Saturday, February 11, 2012

We Survived

We have survived the cyclone, which turned out to not be nearly as hazardous as we thought it might be, especially for the island of Efate, where I am currently staying. However, the Southern island of Tanna was affected, so my friends who live there are concerned about their houses. Vanuatu has more natural disasters than any other country in the world. These include cyclones, tsunamis, earthquakes, and volcanic eruptions.
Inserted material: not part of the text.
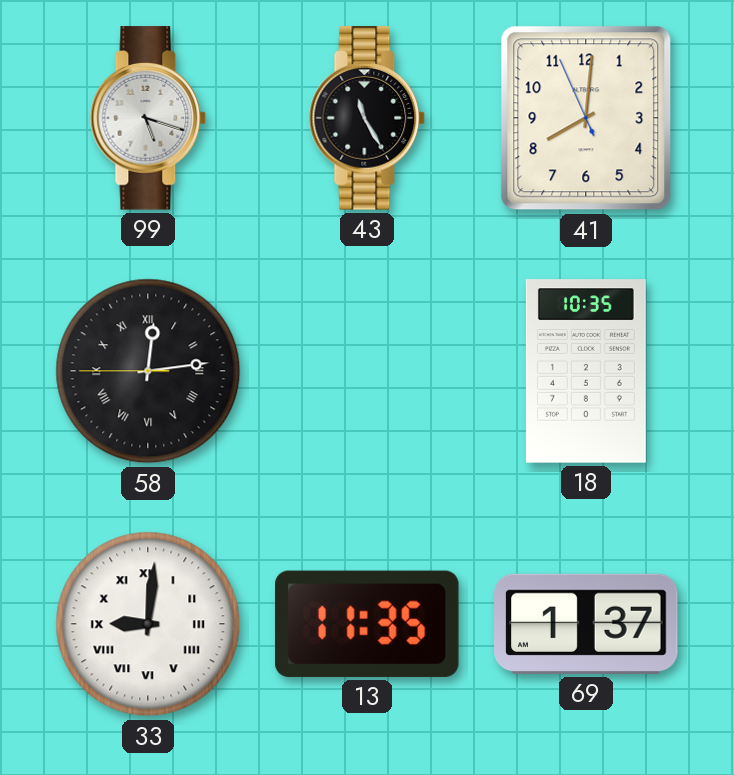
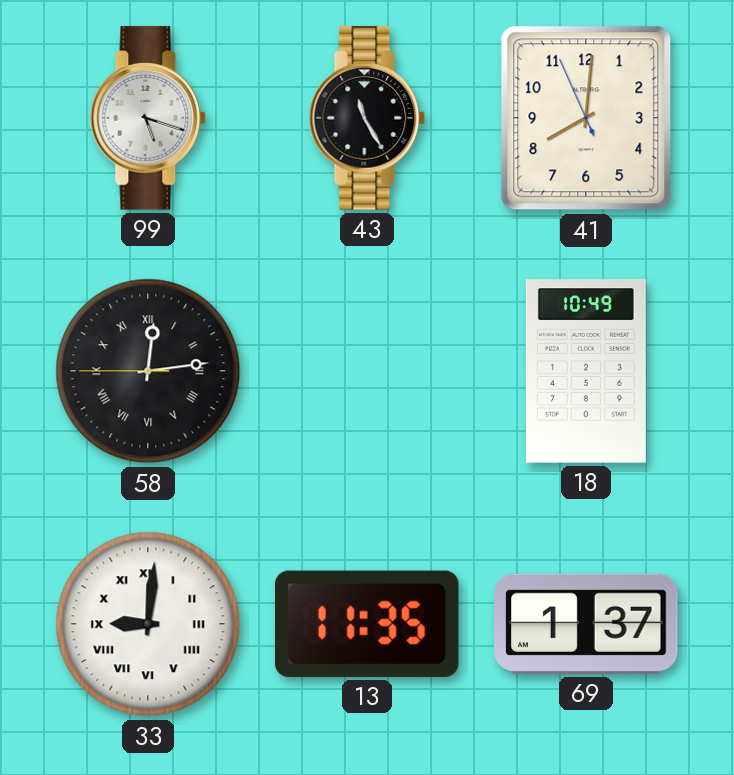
18: 10:35 -> 10:49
However, it is also the world's happiest nation.

Monday, February 6, 2012

Three Earthquakes and a Cyclone

I am currently in the capital of Port Vila for a Peace Corps training.  Here, I have been able to obtain many tools I need to work on my house on Malekula which are not available there, including acrylic paints, a smokeless stove that works by building a fire inside of it, a stereo that operates from a cell phone battery, various spices, a tea kettle and pot for loose tea. Vanuatu was recently struck by three earthquakes, but sustained no damages. I was awoken by one at midnight one night that frightened me so much I ran outside in a towel. Vanuatu is also being hit by a cyclone tonight, so the Peace Corps has told us to take refuge in their office. We have moved our mattresses from the hotel into the office so we can sleep there, and will hopefully have access to Internet and electricity during the night. Hopefully, we will be permitted to return to our hotel tomorrow. Thankfully, it is not expected to be too dire.